* _Exercise instructions_
Which lines in the data below contain the word "Field"? Copy each of them.

[Records drawn from a dataset]

•••

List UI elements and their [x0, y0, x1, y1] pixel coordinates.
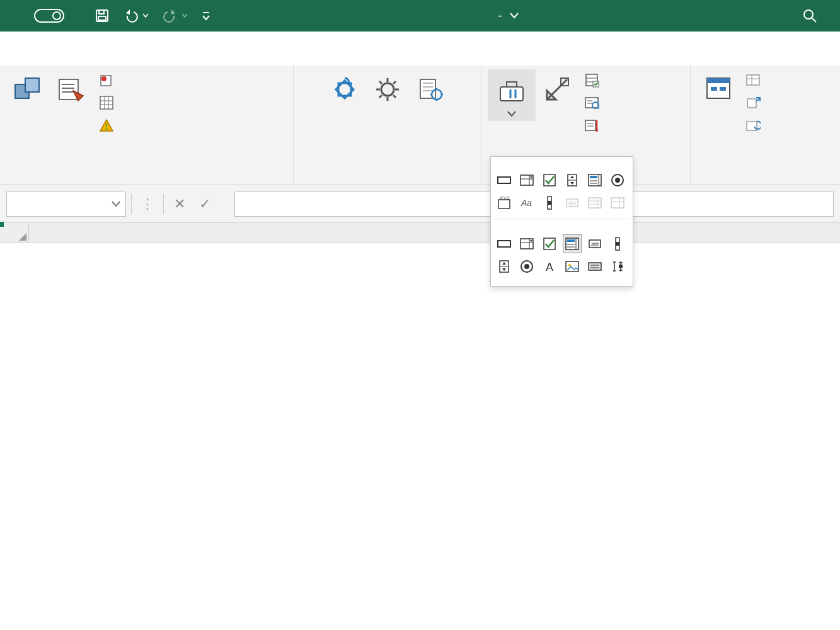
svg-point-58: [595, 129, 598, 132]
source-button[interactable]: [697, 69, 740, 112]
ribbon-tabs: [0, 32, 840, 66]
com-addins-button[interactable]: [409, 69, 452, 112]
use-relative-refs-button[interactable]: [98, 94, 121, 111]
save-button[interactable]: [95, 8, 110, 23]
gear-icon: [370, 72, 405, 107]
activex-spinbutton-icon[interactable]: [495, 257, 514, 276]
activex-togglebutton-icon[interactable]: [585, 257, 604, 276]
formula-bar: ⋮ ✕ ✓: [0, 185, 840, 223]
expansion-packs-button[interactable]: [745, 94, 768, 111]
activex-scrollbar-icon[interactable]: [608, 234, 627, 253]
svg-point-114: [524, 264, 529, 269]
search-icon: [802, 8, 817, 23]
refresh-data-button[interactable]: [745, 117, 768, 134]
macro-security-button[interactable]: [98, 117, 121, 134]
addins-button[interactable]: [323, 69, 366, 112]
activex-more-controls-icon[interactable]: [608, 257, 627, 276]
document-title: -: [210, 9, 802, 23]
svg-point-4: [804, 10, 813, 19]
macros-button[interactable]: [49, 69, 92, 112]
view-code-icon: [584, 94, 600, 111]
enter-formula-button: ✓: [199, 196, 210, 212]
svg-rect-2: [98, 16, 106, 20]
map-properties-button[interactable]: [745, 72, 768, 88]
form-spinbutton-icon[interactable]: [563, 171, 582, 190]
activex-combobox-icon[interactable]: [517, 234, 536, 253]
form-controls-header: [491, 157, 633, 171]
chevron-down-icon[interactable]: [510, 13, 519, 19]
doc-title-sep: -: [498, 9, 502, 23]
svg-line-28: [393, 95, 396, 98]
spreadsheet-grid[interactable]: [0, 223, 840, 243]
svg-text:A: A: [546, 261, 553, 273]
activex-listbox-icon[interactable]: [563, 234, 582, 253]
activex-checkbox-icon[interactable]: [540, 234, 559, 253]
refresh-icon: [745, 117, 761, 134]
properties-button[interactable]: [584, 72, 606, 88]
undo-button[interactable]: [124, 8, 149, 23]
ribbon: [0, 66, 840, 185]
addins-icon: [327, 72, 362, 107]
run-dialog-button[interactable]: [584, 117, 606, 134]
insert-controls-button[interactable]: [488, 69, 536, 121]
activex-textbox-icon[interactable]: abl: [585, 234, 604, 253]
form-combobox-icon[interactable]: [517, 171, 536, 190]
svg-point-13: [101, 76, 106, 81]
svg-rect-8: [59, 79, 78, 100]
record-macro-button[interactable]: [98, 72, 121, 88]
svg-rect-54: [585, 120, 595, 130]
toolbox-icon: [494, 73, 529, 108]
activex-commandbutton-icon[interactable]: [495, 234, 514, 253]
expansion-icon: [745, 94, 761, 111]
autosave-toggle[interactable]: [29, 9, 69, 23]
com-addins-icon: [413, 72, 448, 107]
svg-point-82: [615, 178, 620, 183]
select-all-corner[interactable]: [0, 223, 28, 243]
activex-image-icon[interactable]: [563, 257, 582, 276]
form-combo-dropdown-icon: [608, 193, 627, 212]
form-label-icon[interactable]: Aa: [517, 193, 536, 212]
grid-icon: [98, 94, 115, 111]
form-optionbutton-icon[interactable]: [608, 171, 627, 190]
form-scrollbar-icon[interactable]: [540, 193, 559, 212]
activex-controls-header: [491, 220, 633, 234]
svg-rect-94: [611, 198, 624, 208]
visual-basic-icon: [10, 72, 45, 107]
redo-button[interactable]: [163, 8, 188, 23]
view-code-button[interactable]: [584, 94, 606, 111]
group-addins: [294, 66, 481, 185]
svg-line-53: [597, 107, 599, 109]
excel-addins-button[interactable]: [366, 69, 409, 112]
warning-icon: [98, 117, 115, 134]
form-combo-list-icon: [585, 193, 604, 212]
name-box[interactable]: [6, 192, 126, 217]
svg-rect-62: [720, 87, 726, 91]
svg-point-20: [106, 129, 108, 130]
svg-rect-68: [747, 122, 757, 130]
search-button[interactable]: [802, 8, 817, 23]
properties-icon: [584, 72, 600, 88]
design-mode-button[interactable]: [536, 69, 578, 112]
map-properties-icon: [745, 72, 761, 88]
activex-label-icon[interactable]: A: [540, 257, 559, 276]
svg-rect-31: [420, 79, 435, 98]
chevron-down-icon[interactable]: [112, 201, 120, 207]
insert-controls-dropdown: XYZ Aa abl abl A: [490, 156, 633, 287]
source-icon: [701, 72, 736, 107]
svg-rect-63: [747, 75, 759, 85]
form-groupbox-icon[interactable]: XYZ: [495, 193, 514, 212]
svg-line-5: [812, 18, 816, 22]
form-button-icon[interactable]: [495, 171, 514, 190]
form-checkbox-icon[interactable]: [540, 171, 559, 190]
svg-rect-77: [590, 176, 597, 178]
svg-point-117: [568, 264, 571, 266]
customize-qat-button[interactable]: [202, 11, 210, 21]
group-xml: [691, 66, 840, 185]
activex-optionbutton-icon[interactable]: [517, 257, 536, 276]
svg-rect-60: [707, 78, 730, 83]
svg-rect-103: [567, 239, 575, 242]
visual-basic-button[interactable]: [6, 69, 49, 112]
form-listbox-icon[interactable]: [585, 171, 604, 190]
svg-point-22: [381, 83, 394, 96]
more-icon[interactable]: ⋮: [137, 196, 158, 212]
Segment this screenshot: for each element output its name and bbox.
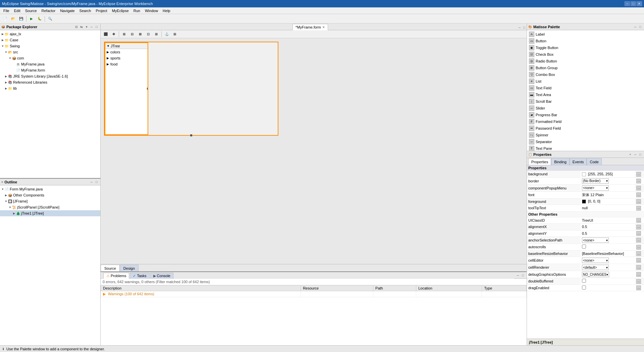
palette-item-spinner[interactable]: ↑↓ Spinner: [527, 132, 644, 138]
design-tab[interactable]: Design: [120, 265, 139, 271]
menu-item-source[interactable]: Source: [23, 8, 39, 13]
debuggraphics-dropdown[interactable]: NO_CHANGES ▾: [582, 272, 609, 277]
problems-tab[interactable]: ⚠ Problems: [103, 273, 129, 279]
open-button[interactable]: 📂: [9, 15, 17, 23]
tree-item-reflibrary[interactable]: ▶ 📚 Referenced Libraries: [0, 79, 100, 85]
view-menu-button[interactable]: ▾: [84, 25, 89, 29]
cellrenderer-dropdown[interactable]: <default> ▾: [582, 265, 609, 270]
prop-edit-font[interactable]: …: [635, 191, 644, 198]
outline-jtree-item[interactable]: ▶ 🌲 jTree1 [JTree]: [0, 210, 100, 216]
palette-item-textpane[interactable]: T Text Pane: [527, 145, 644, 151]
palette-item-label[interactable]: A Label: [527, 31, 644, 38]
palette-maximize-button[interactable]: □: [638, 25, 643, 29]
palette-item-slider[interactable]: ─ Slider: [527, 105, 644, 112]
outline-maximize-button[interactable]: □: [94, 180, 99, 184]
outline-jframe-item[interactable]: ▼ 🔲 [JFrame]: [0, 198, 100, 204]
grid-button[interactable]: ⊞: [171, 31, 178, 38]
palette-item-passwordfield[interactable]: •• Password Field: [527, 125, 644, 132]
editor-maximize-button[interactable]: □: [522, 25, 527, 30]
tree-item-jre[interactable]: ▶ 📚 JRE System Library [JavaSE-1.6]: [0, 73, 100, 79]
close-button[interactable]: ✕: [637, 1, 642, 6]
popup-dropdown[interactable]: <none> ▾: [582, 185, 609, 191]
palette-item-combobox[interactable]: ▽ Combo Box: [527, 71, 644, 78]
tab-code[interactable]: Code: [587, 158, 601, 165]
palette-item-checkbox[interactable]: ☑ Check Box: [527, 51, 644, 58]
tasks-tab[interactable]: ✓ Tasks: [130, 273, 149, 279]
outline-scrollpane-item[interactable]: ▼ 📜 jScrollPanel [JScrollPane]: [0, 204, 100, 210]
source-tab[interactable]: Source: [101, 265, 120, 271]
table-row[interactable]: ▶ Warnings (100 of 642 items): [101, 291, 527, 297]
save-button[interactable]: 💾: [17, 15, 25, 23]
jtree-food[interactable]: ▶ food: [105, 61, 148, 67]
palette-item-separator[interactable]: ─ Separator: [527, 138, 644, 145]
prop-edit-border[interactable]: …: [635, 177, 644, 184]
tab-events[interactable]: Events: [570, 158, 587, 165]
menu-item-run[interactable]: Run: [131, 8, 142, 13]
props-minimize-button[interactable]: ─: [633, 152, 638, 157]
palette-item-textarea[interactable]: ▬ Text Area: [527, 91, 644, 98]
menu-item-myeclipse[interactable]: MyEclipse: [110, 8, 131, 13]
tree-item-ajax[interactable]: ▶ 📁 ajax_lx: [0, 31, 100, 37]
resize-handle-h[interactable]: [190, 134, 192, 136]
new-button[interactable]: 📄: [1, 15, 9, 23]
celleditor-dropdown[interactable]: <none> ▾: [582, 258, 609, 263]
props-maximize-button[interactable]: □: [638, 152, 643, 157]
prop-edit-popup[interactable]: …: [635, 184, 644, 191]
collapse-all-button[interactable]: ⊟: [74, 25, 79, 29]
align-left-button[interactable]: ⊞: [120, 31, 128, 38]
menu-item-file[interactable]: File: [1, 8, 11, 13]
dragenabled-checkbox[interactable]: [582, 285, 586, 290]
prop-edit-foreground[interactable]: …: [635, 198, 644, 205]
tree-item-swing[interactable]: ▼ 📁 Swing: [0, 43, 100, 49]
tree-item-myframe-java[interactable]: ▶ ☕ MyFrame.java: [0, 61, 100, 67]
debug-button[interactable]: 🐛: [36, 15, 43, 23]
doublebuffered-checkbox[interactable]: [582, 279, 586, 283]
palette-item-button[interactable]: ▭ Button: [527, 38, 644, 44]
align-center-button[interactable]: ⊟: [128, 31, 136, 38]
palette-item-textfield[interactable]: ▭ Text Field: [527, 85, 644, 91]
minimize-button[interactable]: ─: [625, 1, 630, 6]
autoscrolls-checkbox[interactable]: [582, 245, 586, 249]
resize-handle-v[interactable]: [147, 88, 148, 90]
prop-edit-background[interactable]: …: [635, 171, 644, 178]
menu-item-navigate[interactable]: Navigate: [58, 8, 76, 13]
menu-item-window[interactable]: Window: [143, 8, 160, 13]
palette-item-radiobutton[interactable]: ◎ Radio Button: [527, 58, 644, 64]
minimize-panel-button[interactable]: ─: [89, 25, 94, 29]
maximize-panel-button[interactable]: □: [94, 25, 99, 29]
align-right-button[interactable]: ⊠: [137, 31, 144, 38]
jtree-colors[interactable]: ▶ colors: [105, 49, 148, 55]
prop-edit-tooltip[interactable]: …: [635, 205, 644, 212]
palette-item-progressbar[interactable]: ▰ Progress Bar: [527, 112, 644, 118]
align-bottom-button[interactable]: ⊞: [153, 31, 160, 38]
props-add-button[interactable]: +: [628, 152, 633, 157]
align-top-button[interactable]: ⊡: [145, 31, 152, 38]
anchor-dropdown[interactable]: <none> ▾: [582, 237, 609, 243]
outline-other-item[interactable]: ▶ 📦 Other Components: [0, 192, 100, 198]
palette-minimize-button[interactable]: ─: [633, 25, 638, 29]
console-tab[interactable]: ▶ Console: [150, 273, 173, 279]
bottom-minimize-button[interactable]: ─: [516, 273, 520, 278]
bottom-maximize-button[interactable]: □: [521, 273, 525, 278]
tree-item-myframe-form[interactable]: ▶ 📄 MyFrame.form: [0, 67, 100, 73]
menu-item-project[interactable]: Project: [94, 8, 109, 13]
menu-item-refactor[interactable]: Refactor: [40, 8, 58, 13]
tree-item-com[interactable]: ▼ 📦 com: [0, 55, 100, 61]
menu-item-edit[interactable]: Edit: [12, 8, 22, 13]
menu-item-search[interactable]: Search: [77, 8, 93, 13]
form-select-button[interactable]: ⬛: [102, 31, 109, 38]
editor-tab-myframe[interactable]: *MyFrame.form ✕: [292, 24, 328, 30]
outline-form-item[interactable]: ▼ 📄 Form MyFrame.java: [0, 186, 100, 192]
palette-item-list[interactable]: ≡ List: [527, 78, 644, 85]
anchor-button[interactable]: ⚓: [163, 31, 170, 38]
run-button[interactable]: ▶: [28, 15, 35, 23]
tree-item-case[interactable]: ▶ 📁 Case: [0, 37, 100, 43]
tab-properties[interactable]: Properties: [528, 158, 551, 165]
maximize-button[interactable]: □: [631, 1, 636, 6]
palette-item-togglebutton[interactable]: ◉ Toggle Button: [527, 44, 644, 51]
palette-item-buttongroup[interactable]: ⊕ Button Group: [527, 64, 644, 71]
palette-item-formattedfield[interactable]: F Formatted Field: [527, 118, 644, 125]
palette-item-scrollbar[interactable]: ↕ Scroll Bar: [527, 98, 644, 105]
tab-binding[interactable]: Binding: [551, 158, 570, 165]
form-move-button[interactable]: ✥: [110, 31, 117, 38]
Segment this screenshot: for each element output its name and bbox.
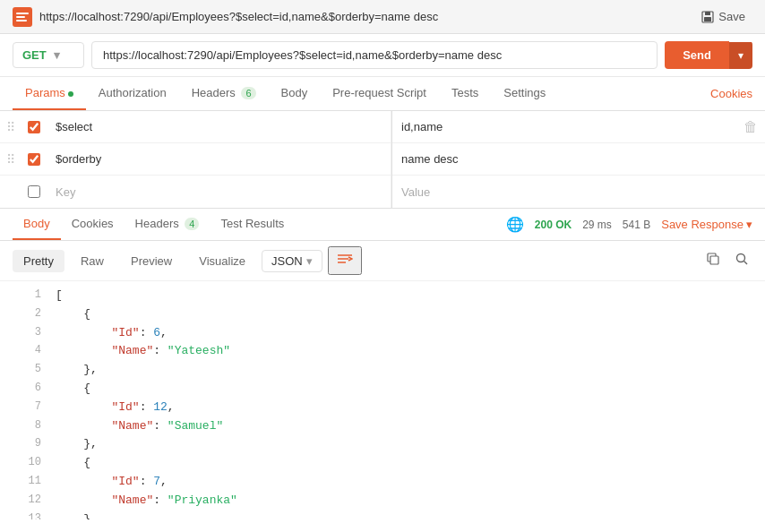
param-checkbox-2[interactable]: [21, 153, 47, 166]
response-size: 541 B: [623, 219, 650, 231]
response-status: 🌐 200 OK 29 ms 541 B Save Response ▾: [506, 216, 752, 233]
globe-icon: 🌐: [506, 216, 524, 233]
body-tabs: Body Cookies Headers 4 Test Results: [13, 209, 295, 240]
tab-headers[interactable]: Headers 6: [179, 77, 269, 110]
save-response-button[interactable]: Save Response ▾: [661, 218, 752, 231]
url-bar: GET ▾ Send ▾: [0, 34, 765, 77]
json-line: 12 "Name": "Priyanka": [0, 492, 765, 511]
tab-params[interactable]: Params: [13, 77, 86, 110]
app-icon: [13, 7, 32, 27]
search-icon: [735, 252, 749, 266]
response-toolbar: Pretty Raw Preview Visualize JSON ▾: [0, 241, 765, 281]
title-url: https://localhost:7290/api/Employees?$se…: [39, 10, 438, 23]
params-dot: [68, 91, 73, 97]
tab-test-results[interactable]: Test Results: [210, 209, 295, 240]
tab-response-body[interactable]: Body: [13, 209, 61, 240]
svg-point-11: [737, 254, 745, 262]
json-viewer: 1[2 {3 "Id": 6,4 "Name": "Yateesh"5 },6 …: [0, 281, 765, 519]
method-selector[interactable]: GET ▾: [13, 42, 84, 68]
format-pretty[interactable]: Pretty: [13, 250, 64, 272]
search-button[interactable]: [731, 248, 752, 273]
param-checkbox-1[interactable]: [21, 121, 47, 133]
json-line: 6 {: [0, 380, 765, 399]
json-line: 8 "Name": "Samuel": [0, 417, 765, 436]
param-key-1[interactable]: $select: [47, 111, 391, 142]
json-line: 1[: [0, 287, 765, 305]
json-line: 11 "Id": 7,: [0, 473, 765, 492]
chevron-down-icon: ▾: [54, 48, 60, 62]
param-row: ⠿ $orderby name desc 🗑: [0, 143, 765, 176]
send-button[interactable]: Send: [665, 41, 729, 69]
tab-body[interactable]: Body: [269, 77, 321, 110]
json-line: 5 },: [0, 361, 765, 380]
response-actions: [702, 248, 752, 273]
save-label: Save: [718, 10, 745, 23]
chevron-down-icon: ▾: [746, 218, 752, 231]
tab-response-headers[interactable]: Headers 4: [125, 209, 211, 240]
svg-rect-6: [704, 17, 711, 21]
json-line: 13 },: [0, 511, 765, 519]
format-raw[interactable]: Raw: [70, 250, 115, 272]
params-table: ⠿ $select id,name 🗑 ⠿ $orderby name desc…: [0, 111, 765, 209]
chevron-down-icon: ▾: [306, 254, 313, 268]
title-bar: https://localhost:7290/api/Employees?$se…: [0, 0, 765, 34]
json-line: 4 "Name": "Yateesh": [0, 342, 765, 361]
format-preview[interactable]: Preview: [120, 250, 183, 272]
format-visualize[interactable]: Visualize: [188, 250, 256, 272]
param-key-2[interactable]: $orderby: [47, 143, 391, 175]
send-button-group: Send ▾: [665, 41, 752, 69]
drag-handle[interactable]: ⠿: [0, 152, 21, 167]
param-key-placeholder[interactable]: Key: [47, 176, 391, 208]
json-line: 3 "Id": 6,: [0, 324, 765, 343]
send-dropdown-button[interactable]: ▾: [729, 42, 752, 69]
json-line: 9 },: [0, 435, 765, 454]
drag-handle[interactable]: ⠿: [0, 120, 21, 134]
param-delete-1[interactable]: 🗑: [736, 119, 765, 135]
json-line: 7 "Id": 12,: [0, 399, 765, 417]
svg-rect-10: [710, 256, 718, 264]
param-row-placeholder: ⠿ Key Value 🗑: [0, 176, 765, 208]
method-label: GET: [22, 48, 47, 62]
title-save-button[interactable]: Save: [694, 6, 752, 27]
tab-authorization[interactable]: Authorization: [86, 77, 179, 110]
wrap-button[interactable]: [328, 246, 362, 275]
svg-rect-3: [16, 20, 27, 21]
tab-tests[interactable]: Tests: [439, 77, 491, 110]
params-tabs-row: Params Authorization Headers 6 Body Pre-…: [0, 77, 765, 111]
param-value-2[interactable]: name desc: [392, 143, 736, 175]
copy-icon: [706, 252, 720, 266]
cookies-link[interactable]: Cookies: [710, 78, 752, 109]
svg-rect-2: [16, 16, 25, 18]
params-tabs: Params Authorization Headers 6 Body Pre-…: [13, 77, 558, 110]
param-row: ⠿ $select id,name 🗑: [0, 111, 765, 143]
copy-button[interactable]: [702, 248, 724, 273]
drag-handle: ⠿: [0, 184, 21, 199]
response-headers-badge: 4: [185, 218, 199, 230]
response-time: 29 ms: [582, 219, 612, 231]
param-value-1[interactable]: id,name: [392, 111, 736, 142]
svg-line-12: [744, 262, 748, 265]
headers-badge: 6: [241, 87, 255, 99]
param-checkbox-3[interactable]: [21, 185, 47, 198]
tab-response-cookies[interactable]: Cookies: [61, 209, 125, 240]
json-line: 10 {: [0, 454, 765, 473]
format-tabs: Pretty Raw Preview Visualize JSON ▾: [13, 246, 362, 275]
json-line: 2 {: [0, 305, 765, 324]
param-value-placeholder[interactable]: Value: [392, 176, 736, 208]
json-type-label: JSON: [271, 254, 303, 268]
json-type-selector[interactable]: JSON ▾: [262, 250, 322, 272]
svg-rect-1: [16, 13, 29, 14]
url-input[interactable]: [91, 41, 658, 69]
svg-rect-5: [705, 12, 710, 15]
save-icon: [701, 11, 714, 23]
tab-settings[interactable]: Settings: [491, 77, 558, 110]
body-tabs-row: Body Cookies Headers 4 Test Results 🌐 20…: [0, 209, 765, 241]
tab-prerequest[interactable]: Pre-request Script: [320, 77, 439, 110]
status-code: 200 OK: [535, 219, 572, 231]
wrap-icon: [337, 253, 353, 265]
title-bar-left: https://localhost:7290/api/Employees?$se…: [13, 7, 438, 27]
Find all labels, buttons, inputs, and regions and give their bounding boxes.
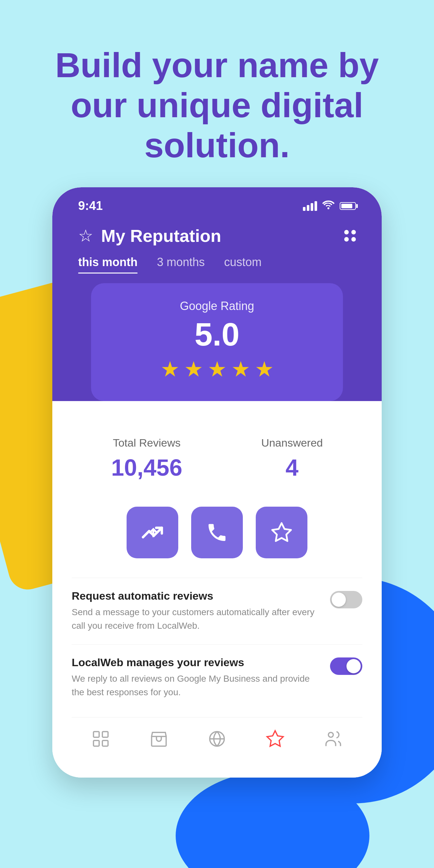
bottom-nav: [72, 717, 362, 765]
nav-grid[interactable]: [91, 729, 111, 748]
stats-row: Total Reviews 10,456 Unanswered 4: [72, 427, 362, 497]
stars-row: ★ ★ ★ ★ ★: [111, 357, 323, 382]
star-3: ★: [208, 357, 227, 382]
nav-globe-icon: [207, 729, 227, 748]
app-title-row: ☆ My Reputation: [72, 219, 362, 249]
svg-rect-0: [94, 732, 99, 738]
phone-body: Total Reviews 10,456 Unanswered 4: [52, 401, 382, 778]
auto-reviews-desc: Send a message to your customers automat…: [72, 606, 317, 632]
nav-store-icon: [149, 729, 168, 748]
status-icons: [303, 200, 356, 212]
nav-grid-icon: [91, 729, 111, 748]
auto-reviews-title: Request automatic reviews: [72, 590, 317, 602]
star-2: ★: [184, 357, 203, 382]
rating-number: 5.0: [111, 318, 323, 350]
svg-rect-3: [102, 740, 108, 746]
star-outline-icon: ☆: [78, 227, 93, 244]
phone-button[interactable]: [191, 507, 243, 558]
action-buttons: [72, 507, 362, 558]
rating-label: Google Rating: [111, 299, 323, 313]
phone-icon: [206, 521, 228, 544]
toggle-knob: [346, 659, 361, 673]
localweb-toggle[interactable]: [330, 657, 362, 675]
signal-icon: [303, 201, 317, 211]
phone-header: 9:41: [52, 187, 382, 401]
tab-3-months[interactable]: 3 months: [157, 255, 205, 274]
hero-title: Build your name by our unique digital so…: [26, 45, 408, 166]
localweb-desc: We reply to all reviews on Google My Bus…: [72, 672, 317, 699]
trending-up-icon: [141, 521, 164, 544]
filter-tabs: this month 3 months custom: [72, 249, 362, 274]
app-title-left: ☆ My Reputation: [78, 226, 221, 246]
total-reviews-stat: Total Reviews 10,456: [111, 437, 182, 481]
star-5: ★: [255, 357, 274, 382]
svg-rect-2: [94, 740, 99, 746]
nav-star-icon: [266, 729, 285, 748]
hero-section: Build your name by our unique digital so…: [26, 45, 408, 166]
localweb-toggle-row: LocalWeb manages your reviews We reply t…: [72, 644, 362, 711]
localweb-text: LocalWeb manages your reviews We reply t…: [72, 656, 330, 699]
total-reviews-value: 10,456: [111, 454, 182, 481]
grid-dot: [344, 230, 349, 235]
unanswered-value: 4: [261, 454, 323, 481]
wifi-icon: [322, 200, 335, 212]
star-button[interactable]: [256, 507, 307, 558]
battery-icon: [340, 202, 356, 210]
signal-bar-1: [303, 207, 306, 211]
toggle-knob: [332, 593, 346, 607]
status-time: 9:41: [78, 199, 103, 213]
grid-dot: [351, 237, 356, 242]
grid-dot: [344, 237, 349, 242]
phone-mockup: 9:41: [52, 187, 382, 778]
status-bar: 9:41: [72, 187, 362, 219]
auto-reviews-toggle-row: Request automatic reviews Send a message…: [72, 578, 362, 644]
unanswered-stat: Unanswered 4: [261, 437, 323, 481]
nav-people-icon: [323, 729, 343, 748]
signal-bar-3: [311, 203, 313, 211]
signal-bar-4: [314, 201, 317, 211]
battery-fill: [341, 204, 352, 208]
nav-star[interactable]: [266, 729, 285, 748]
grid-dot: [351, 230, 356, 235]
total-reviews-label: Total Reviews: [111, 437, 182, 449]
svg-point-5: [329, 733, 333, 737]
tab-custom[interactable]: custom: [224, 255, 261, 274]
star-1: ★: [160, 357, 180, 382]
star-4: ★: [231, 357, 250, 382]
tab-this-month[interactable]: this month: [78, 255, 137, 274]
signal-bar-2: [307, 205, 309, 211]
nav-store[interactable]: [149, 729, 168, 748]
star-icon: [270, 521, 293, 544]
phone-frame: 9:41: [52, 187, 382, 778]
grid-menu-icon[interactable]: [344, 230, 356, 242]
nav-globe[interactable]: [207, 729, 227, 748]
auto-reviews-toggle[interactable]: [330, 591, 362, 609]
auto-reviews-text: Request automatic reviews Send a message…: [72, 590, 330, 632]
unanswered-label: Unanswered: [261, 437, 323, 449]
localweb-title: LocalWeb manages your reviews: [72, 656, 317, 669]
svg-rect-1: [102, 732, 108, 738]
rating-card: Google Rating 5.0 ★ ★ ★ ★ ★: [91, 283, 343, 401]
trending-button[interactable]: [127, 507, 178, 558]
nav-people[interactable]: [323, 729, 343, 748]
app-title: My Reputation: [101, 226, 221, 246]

•••

* _Exercise output_
palette-item-passwordfield[interactable]: •• Password Field: [527, 125, 644, 132]
palette-item-textfield[interactable]: ▭ Text Field: [527, 85, 644, 91]
palette-item-formattedfield[interactable]: F Formatted Field: [527, 118, 644, 125]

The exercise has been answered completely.